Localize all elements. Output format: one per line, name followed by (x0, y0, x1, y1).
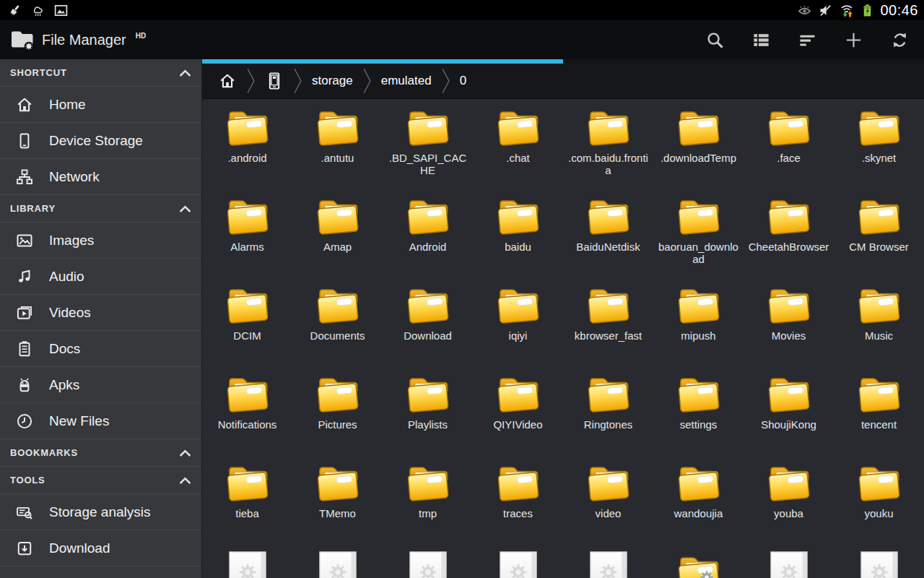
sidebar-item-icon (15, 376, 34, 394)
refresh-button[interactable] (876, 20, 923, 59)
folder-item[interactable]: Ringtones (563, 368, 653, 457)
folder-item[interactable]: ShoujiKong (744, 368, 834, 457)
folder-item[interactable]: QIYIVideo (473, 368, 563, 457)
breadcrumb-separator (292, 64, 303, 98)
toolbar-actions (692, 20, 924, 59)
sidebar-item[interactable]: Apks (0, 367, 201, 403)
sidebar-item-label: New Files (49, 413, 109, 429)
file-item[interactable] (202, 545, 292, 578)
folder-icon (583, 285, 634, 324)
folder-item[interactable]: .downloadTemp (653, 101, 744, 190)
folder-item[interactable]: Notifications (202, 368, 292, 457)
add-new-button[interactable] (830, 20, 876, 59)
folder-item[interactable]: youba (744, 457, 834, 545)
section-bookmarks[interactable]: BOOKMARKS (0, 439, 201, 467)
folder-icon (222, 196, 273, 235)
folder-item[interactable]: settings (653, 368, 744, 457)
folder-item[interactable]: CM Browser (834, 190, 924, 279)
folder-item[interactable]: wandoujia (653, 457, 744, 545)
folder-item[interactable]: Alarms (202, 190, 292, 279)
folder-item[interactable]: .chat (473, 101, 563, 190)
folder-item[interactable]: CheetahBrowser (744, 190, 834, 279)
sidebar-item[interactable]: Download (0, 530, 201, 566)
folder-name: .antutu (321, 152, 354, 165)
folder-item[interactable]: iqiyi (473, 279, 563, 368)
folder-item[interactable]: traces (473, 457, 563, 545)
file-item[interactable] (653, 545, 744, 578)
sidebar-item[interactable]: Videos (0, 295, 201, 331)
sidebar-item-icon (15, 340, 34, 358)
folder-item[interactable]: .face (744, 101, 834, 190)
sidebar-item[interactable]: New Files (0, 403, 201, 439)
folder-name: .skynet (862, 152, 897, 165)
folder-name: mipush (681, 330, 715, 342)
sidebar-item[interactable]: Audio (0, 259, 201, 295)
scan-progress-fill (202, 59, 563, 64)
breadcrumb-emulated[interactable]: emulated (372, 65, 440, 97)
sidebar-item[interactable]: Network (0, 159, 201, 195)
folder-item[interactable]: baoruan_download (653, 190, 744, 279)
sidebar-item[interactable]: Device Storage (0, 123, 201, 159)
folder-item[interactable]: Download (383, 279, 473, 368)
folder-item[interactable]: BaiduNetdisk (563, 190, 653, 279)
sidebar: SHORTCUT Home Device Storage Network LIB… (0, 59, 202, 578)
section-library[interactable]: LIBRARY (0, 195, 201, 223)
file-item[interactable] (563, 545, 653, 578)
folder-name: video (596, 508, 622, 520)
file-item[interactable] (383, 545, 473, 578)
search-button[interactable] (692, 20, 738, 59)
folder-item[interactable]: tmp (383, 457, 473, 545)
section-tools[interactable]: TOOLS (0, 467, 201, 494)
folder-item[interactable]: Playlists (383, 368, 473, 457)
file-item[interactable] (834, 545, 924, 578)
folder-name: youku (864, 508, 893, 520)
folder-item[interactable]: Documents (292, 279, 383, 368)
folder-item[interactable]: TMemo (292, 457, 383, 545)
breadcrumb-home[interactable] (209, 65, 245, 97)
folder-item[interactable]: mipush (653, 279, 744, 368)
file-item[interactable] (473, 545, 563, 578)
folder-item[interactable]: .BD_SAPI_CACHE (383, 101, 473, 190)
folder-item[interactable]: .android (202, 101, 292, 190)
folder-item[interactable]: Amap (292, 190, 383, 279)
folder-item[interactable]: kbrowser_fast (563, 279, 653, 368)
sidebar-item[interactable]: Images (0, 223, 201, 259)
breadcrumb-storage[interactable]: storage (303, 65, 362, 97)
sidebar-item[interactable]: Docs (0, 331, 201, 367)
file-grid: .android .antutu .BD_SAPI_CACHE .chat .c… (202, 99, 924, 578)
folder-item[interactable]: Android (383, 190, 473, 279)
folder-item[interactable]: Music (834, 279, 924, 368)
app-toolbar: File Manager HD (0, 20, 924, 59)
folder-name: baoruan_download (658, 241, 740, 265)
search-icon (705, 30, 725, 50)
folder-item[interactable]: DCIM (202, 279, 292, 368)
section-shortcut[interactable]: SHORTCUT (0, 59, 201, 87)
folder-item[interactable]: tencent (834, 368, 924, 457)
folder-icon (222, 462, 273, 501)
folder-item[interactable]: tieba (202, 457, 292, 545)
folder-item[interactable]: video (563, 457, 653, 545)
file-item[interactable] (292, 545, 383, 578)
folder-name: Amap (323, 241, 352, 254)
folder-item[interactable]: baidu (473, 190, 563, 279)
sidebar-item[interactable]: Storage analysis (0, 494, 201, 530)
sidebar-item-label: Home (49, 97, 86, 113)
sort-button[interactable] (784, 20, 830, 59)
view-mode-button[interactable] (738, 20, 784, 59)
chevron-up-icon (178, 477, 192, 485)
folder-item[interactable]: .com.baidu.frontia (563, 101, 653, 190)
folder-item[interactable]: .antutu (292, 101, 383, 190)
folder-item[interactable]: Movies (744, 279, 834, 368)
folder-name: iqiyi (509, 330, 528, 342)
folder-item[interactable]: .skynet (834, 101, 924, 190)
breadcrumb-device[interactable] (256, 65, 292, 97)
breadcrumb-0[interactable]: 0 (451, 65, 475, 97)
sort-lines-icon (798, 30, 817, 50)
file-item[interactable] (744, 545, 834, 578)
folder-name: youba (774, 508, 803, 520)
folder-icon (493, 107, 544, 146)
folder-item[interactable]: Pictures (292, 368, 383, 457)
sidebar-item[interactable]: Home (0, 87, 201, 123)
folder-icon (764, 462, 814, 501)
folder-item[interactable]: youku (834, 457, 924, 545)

:::::

## PROBLEM STATEMENT
Count up the lines above that include the string "sort" and report nothing but that number.

## ANSWER BOX
2